In a previous post John Polkinghorne was quoted as saying:

Science tells us how the world works, but it really doesn’t try to tell us about matters of meaning or value or purpose, which are equally important.


Messages have meaning, value and purpose consistent with a conscious intelligent origin source. UCC/serine is not a poetic or fanciful abstraction imposed by an observant mind yet unconnected to physical reality as is the imagery that a cloud pattern might evoke in a creative mind. Constraint is a distinguishing factor. The interpretation a mind applies to distinguish design from non-design is not dictated or precluded by empiricism. Rather it results from meaning assigned to physical symbols by a conscious intelligent mind. We don't know how God could happen is not an argument for the origin of a blind watchmaker. Don't use materialism to bridge the cognitive limitations of humans.

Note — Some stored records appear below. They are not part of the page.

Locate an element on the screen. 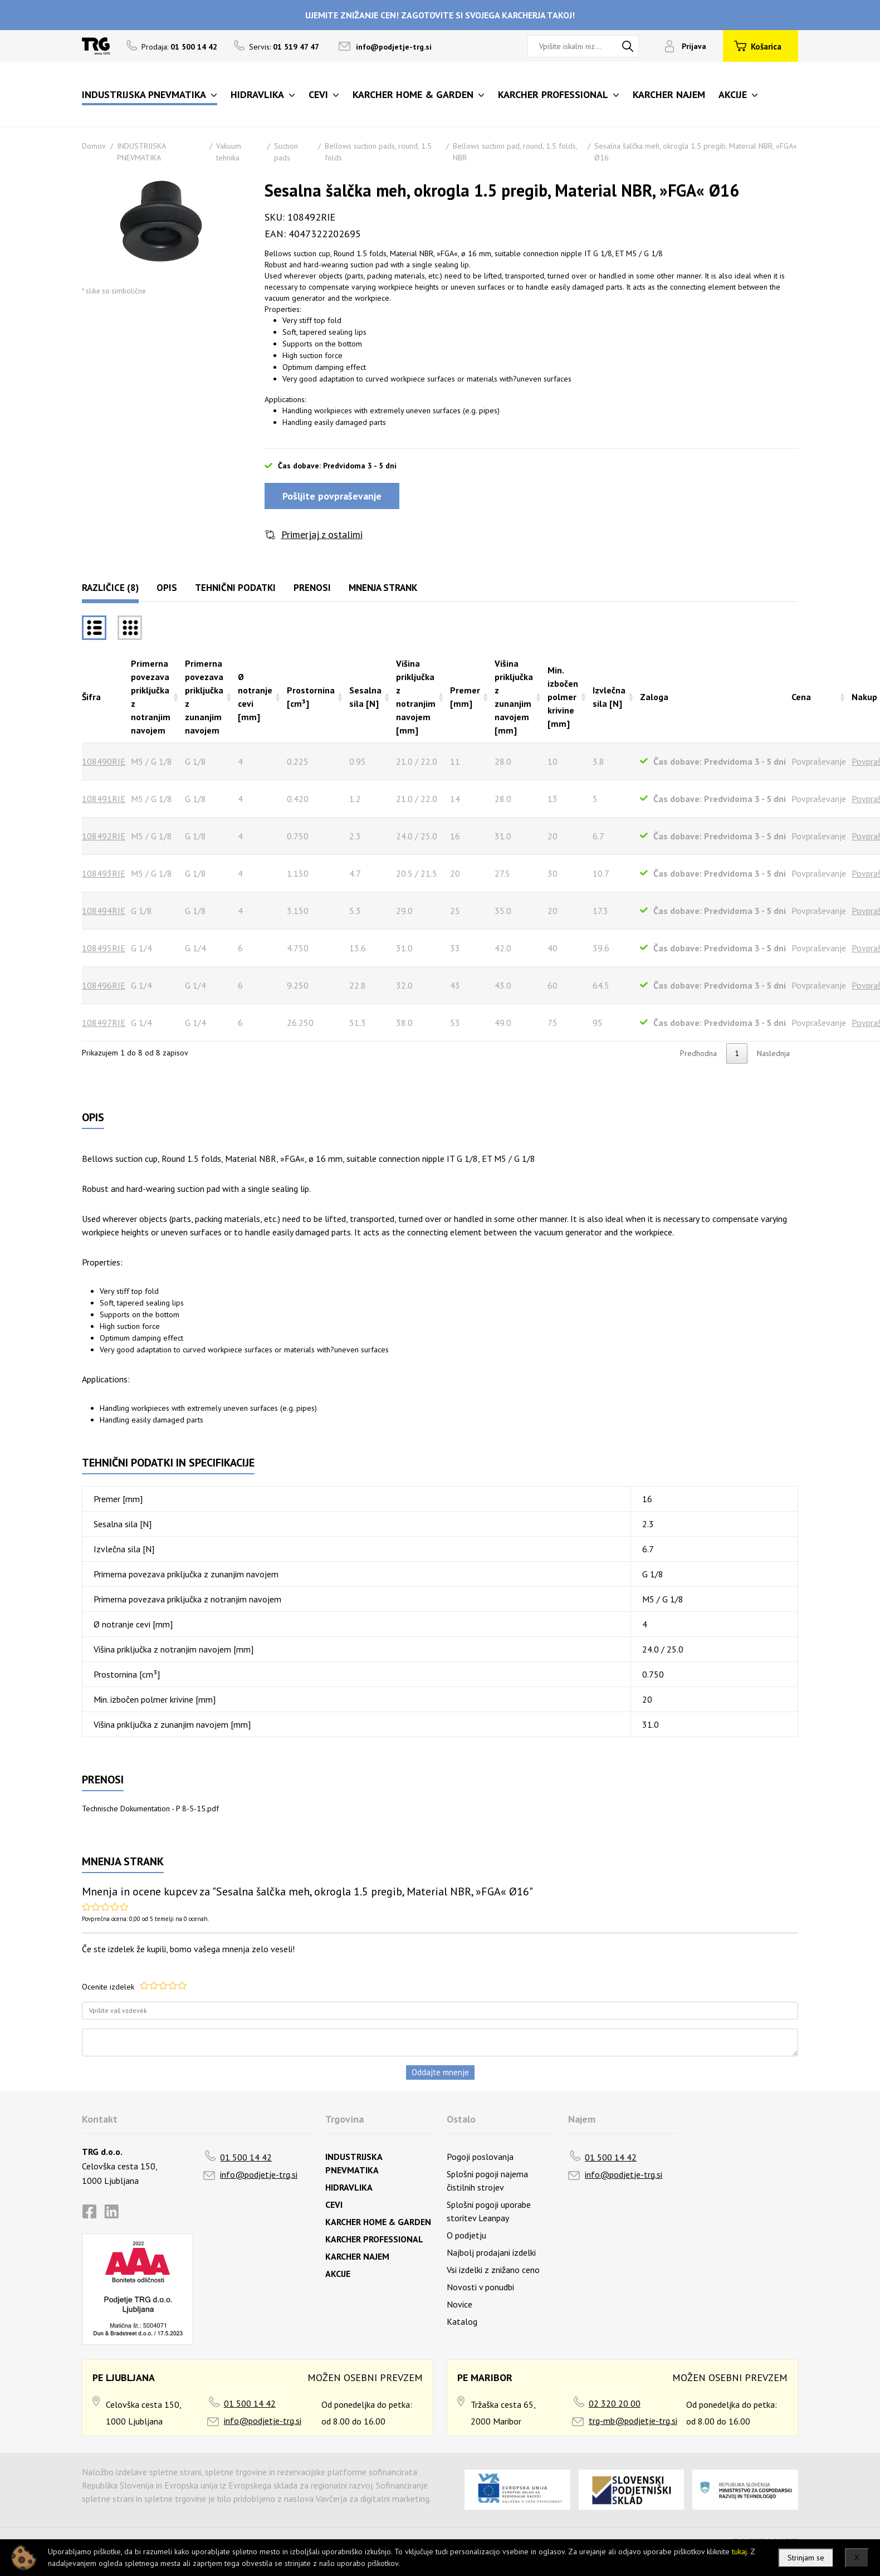 The image size is (880, 2576). 108490RIE is located at coordinates (103, 761).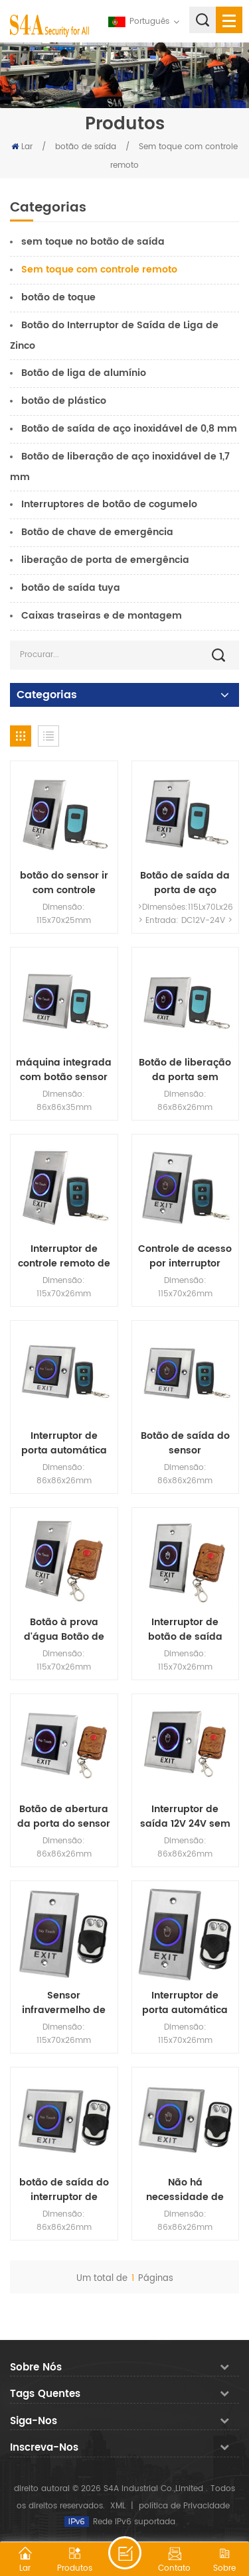 Image resolution: width=249 pixels, height=2576 pixels. What do you see at coordinates (83, 373) in the screenshot?
I see `Botão de liga de alumínio` at bounding box center [83, 373]. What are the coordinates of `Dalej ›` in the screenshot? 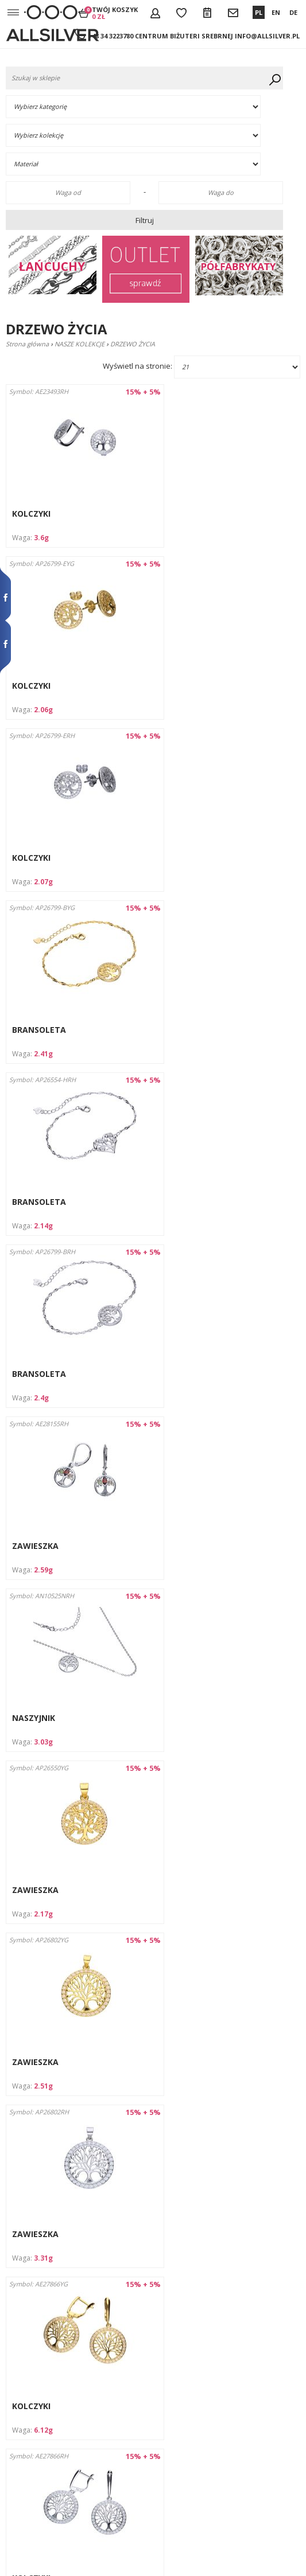 It's located at (193, 2315).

Science has boundaries demarcated by the accuracy and extent of its predictions. Meaning is not defined by scientific limitations. Rational linkages constrained by nature provide meaning. That meaning points to intelligent design as a likely causal source. Consistent with philosophical materialism? No. The result of identifying a physical mechanism? No. As rational as the materialist driven attribution of an unidentified mechanism? No. It's more rational in that the known logic, knowledge and workings of conscious intelligence favorably contrast with the fuzzy ill-defined machinations of physical theories for a causal explanation of functionally sequenced DNA.